Write all of the lines below out again, exactly as they stand.
________________________
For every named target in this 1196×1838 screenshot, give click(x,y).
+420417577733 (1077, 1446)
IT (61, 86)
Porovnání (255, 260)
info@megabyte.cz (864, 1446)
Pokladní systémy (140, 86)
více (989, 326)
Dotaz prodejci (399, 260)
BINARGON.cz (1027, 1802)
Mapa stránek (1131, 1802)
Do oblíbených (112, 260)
________________________
## TASK RESULT
For every named target in this 1196×1838 screenshot, give click(x,y).
+420417577733 (1077, 1446)
IT (61, 86)
Porovnání (255, 260)
info@megabyte.cz (864, 1446)
Pokladní systémy (140, 86)
více (989, 326)
Dotaz prodejci (399, 260)
BINARGON.cz (1027, 1802)
Mapa stránek (1131, 1802)
Do oblíbených (112, 260)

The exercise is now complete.